What employers and benefits administrations need to do now
These changes mean employers should prepare for increased employee reliance on workplace benefits plans. Employers may need to re-evaluate their benefits coverage to ensure they are reaching a balance between cost sustainability and meaningful support. Here are some key actions employers should take now:
Review your current plan design
Audit your current benefits plan immediately. If it reduces or ends coverage at age 65 for active employees, it is no longer compliant and must be updated. Work with your advisor to address any age-based limitations. Insurers have not yet confirmed how they will implement these changes, but we expect broad amendments to follow.
Reassess what your benefits are actually meant to cover
With potential shifts toward more private care, your plan may need to do more than it used to in order to achieve the intended outcomes. It’s therefore important to identify any gaps between public coverage and employee needs. It’s also necessary to understand if employees are already paying out-of-pocket for faster access to care - this can tell you where your plan might be falling short. With these changes at the public level, your benefits plan becomes access to care, not just supplementary coverage.
Use date more intentionally
Data can help you make smarter, more sustainable decisions. Speak to your advisor about analysing your plan data to better understand claim trends, underused benefits and gaps in coverage compared to actual need. This can help you make targeted adjustments rather than broad costs.
Proactively prepare for cost increases
Costs may rise as coverage expands, utilization increases and expectations shift. Running cost projections with your advisor can help you be more prepared for these changes. You can identify areas of high or growing claims and explore cost management strategies before renewal pressure hits.
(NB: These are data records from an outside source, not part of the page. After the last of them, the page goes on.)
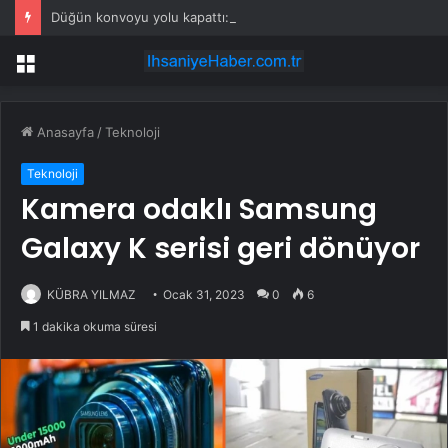
Düğün konvoyu yolu kapattı: Kesilen ceza masrafları aştı!
Menü
Anasayfa
/
Teknoloji
Teknoloji
Kamera odaklı Samsung
Galaxy K serisi geri dönüyor
KÜBRA YILMAZ
Ocak 31, 2023
0
6
1 dakika okuma süresi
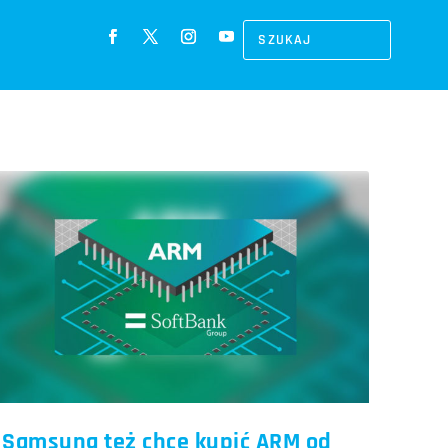
Samsung też chce kupić ARM od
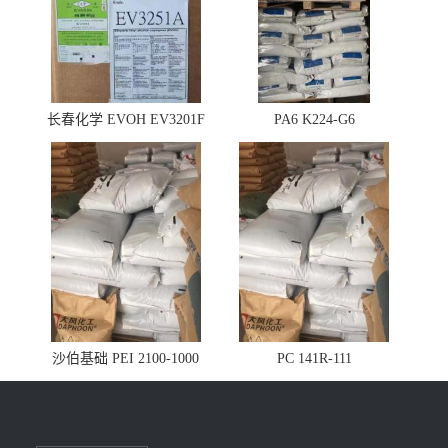
长春化学 EVOH EV3201F
PA6 K224-G6
沙伯基础 PEI 2100-1000
PC 141R-111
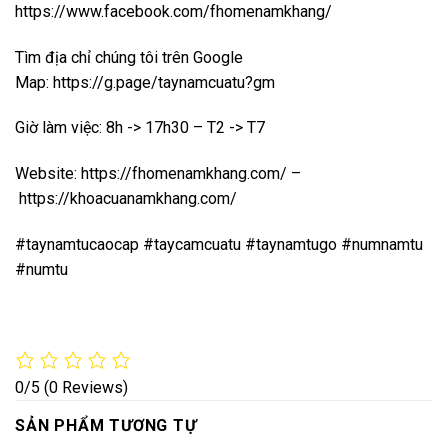
https://www.facebook.com/fhomenamkhang/
Tìm địa chỉ chúng tôi trên Google
Map:
https://g.page/taynamcuatu?gm
Giờ làm việc: 8h -> 17h30 – T2 -> T7
Website:
https://fhomenamkhang.com/
–
https://khoacuanamkhang.com/
#taynamtucaocap #taycamcuatu #taynamtugo #numnamtu
#numtu
0/5
(0 Reviews)
SẢN PHẨM TƯƠNG TỰ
Communicate clearly with employees
Changes in the healthcare system can create confusion and anxiety. You can help reduce worry by helping employees understand, in clear, simple terms, what’s actually changing and why it matters to them. This is another opportunity to clarify what your benefits do and do not cover, as well as reinforce how employees can access care. Clarification can reduce misuse or frustration that might come from misunderstanding how the system has changed, helping you build trust with your employees.
Think beyond the plan
Benefits alone don’t solve everything, especially as access to care becomes more complex. Consider what other programs you can offer your employees so that benefits become just one part of a broader wellness support system. Your advisor can support you with strategy as you build out your wellness offerings.
Why are we seeing more conversations around Bill 11 right now? Although the bill was passed in December 2025, full implementation is expected by this summer, and its real impact is only just starting to surface. Bills don’t change reality overnight. Once passed, regulations get clarified, systems start adjusting, providers begin responding and then employers start seeing real implications. Spring is also when many employers are having renewal discussions, reviewing their benefits and looking at rising costs, meaning that for many, Bill 11 is no longer theoretical, it’s showing up in real financial decisions.
Benefits plans were never meant to be static, but policy changes like Alberta Bill 11, Health Statutes Amendment Act, 2025 (No. 2) make that clearer than ever. There’s an opportunity – and even more reason – to design smarter, more responsive benefits plans that offer support that truly evolves alongside both your employees and the wider healthcare system. The organizations that navigate this shift best won’t be the ones with the biggest plans – they’ll be the ones paying the closest attention.